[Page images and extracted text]
= Beginning of Section =
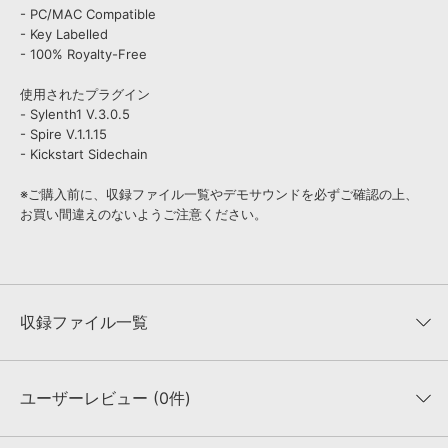
- PC/MAC Compatible
- Key Labelled
- 100% Royalty-Free
使用されたプラグイン
- Sylenth1 V.3.0.5
- Spire V.1.1.15
- Kickstart Sidechain
※ご購入前に、収録ファイル一覧やデモサウンドを必ずご確認の上、
お買い間違えのないようご注意ください。
収録ファイル一覧
ユーザーレビュー (0件)
収録ファイル一覧
平均評価
0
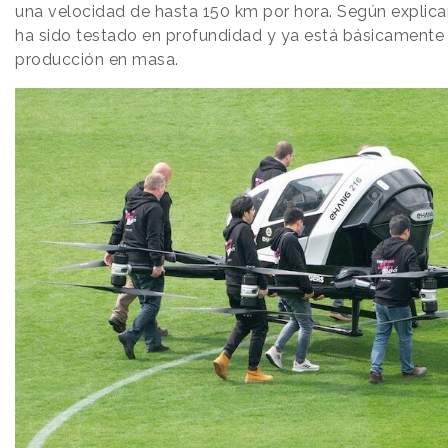
una velocidad de hasta 150 km por hora. Según explic
ha sido testado en profundidad y ya está básicamente l
producción en masa.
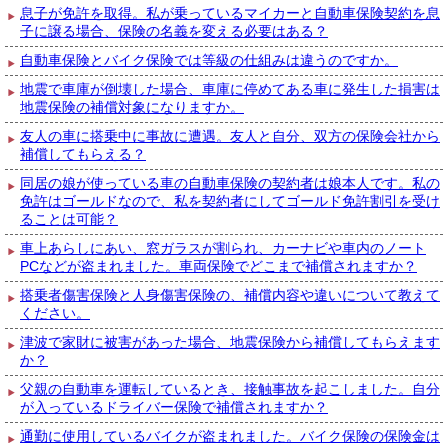
息子が免許を取得。私が乗っているマイカーと自動車保険契約を息
子に譲る場合、保険の名義を変える必要はある？
自動車保険とバイク保険では等級の仕組みは違うのですか。
地震で車庫が倒壊した場合、車庫に停めてある車に発生した損害は
地震保険の補償対象になりますか。
友人の車に搭乗中に事故に遭遇。友人と自分、双方の保険会社から
補償してもらえる？
同居の娘が使っている車の自動車保険の契約者は娘本人です。私の
免許はゴールドなので、私を契約者にしてゴールド免許割引を受け
ることは可能？
車上あらしにあい、窓ガラスが割られ、カーナビや車内のノート
PCなどが盗まれました。車両保険でどこまで補償されますか？
搭乗者傷害保険と人身傷害保険の、補償内容や違いについて教えて
ください。
津波で家財に被害があった場合、地震保険から補償してもらえます
か？
父親の自動車を運転しているとき、接触事故を起こしました。自分
が入っているドライバー保険で補償されますか？
通勤に使用しているバイクが盗まれました。バイク保険の保険金は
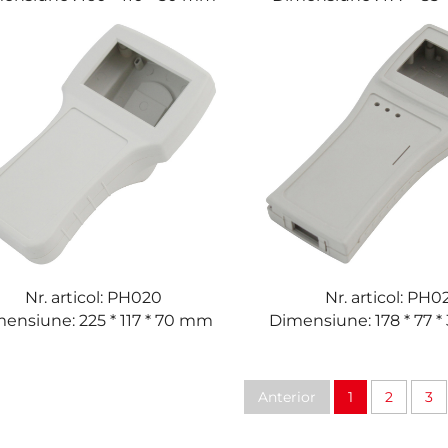
Nr. articol: PH020
Nr. articol: PH0
ensiune: 225 * 117 * 70 mm
Dimensiune: 178 * 77 
Anterior
1
2
3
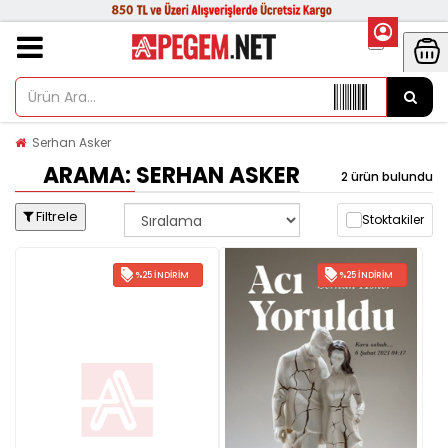
Serhan Asker
ARAMA: SERHAN ASKER
2 ürün bulundu
Filtrele
Stoktakiler
%25 İNDIRIM
%25 İNDIRIM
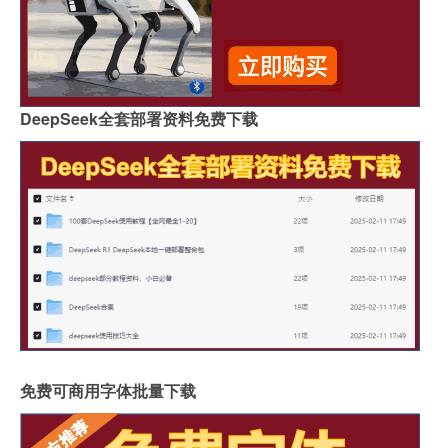
DeepSeek全套部署资料免费下载
免费可商用字体批量下载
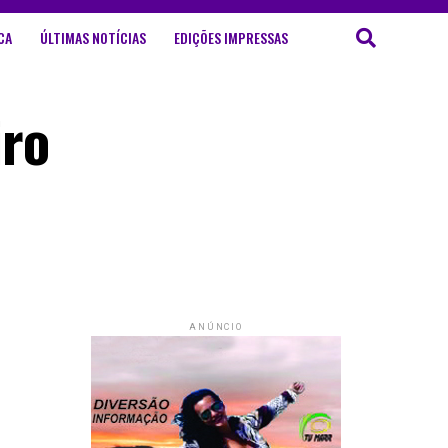
CA
ÚLTIMAS NOTÍCIAS
EDIÇÕES IMPRESSAS
iro
ANÚNCIO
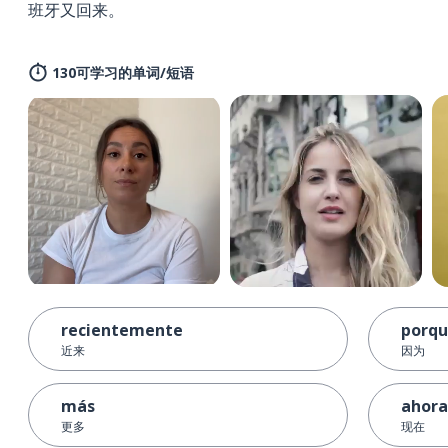
班牙又回来。
130可学习的单词/短语
recientemente
porq
近来
因为
más
ahora
更多
现在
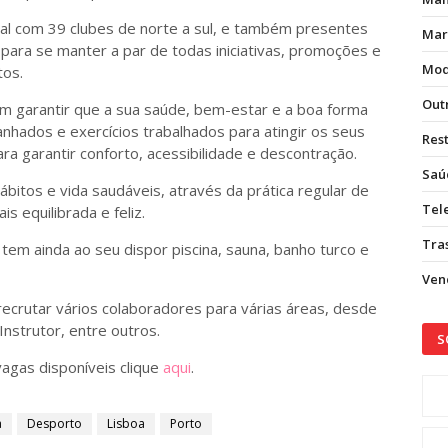
l com 39 clubes de norte a sul, e também presentes
Mar
para se manter a par de todas iniciativas, promoções e
Mod
tos.
Out
m garantir que a sua saúde, bem-estar e a boa forma
nhados e exercícios trabalhados para atingir os seus
Res
a garantir conforto, acessibilidade e descontração.
Saú
hábitos e vida saudáveis, através da prática regular de
Tel
is equilibrada e feliz.
Tras
c tem ainda ao seu dispor piscina, sauna, banho turco e
Vend
ecrutar vários colaboradores para várias áreas, desde
Instrutor, entre outros.
S
vagas disponíveis clique
aqui
.
a
Desporto
Lisboa
Porto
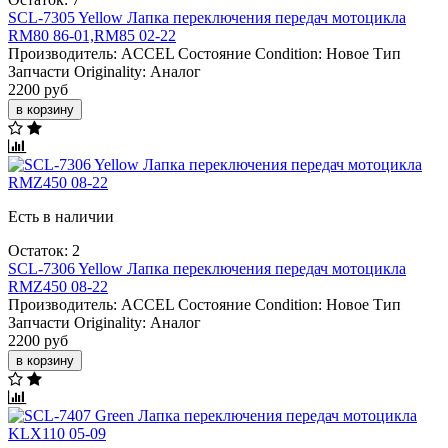
SCL-7305 Yellow Лапка переключения передач мотоцикла
RM80 86-01,RM85 02-22
Производитель:
ACCEL
Состояние Condition:
Новое
Тип
Запчасти Originality:
Аналог
2200 руб
в корзину
Есть в наличии
Остаток: 2
SCL-7306 Yellow Лапка переключения передач мотоцикла
RMZ450 08-22
Производитель:
ACCEL
Состояние Condition:
Новое
Тип
Запчасти Originality:
Аналог
2200 руб
в корзину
= End of Section =
Your instructions: Without including any picture, print all of the entries above exactly.

Result of the exercise:
- PC/MAC Compatible
- Key Labelled
- 100% Royalty-Free
使用されたプラグイン
- Sylenth1 V.3.0.5
- Spire V.1.1.15
- Kickstart Sidechain
※ご購入前に、収録ファイル一覧やデモサウンドを必ずご確認の上、
お買い間違えのないようご注意ください。
収録ファイル一覧
ユーザーレビュー (0件)
収録ファイル一覧
平均評価
0
una velocidad de hasta 150 km por hora. Según explic
ha sido testado en profundidad y ya está básicamente l
producción en masa.
息子が免許を取得。私が乗っているマイカーと自動車保険契約を息
子に譲る場合、保険の名義を変える必要はある？
自動車保険とバイク保険では等級の仕組みは違うのですか。
地震で車庫が倒壊した場合、車庫に停めてある車に発生した損害は
地震保険の補償対象になりますか。
友人の車に搭乗中に事故に遭遇。友人と自分、双方の保険会社から
補償してもらえる？
同居の娘が使っている車の自動車保険の契約者は娘本人です。私の
免許はゴールドなので、私を契約者にしてゴールド免許割引を受け
ることは可能？
車上あらしにあい、窓ガラスが割られ、カーナビや車内のノート
PCなどが盗まれました。車両保険でどこまで補償されますか？
搭乗者傷害保険と人身傷害保険の、補償内容や違いについて教えて
ください。
津波で家財に被害があった場合、地震保険から補償してもらえます
か？
父親の自動車を運転しているとき、接触事故を起こしました。自分
が入っているドライバー保険で補償されますか？
通勤に使用しているバイクが盗まれました。バイク保険の保険金は
Nr. articol: PH020
Nr. articol: PH0
ensiune: 225 * 117 * 70 mm
Dimensiune: 178 * 77 
Anterior
1
2
3
Serhan Asker
ARAMA: SERHAN ASKER
2 ürün bulundu
Filtrele
Stoktakiler
%25 İNDIRIM
%25 İNDIRIM
DeepSeek全套部署资料免费下载
免费可商用字体批量下载
CA
ÚLTIMAS NOTÍCIAS
EDIÇÕES IMPRESSAS
iro
ANÚNCIO
班牙又回来。
130可学习的单词/短语
recientemente
porq
近来
因为
más
ahora
更多
现在
l com 39 clubes de norte a sul, e também presentes
Mar
para se manter a par de todas iniciativas, promoções e
Mod
tos.
Out
m garantir que a sua saúde, bem-estar e a boa forma
nhados e exercícios trabalhados para atingir os seus
Res
a garantir conforto, acessibilidade e descontração.
Saú
hábitos e vida saudáveis, através da prática regular de
Tel
is equilibrada e feliz.
Tras
c tem ainda ao seu dispor piscina, sauna, banho turco e
Vend
ecrutar vários colaboradores para várias áreas, desde
Instrutor, entre outros.
S
vagas disponíveis clique
aqui
.
a
Desporto
Lisboa
Porto
SCL-7305 Yellow Лапка переключения передач мотоцикла
RM80 86-01,RM85 02-22
Производитель:
ACCEL
Состояние Condition:
Новое
Тип
Запчасти Originality:
Аналог
2200 руб
в корзину
Есть в наличии
Остаток: 2
SCL-7306 Yellow Лапка переключения передач мотоцикла
RMZ450 08-22
Производитель:
ACCEL
Состояние Condition:
Новое
Тип
Запчасти Originality:
Аналог
2200 руб
в корзину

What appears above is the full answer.